[Saved entries]
-- -- --
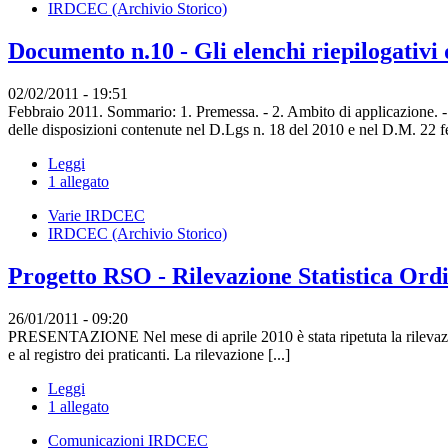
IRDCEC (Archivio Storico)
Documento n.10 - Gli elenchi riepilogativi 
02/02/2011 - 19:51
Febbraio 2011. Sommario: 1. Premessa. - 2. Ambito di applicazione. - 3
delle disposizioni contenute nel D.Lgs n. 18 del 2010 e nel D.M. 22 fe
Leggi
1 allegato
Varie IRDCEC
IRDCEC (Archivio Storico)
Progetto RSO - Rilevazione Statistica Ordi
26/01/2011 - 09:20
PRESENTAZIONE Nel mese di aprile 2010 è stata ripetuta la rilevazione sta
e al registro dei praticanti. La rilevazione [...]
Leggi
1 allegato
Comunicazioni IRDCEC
-- -- --
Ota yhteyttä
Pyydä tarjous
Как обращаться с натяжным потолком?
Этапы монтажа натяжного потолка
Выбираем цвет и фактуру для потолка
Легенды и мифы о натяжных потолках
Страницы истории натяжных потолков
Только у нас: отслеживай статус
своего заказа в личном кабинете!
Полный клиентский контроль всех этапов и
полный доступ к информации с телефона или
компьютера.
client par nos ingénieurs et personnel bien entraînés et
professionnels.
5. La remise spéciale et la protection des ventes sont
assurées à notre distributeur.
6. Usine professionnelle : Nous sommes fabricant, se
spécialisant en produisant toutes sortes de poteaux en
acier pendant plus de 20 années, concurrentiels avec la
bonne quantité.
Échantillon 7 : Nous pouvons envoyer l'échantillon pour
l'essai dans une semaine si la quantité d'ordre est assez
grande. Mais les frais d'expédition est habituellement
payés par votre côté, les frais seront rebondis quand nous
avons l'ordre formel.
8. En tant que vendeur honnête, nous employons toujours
-- -- --
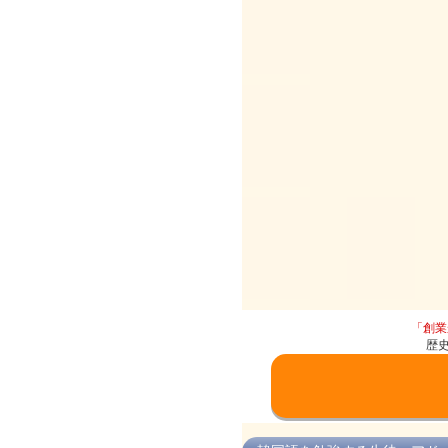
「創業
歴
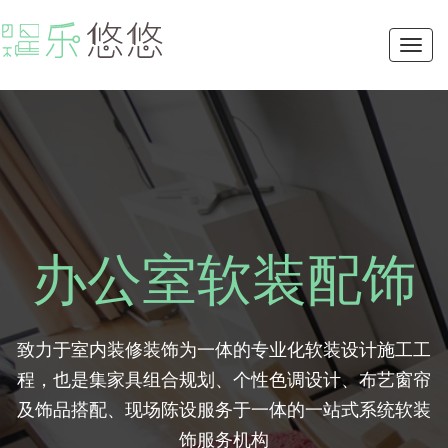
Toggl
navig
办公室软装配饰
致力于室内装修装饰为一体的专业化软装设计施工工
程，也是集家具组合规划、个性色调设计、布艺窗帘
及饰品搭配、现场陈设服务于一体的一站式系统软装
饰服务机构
-- -- --
Beginning with the line that has "Varie IRDCEC" and ending with the line that has "Comunicazioni IRDCEC", set down the lines above exactly and include no others.

▶ **Solution below**
Varie IRDCEC
IRDCEC (Archivio Storico)
Progetto RSO - Rilevazione Statistica Ordi
26/01/2011 - 09:20
PRESENTAZIONE Nel mese di aprile 2010 è stata ripetuta la rilevazione sta
e al registro dei praticanti. La rilevazione [...]
Leggi
1 allegato
Comunicazioni IRDCEC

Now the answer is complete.